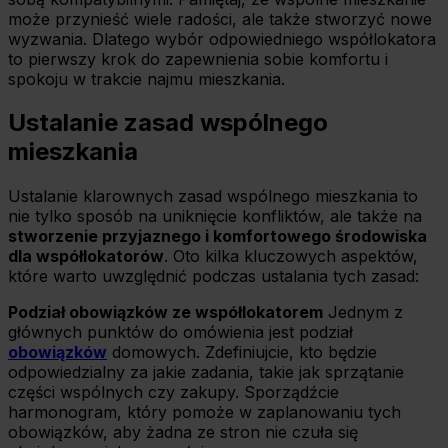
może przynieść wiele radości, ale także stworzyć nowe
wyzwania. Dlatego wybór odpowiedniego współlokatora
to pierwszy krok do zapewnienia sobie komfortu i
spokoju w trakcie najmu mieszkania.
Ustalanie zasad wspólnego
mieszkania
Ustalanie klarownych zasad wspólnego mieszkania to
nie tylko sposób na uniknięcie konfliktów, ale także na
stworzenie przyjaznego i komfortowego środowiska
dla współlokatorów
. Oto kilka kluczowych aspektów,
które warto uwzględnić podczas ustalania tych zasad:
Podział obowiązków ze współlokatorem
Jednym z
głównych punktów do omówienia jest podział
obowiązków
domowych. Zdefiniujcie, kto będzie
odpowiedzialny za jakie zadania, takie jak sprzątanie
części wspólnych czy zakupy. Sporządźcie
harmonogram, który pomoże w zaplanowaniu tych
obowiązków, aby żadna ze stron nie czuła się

※

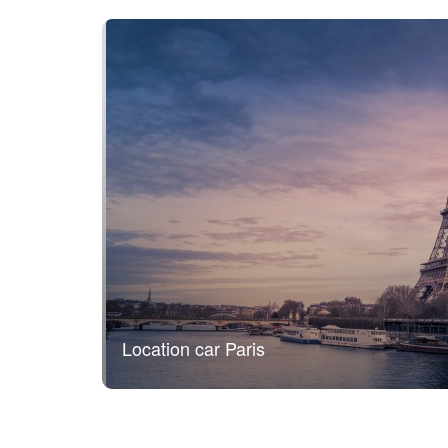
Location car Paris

※

**GOAL OF THE EXERCISE:**
From the records above, show each line that contains the word "tych".

**YOUR RESPONSE:**
które warto uwzględnić podczas ustalania tych zasad:
harmonogram, który pomoże w zaplanowaniu tych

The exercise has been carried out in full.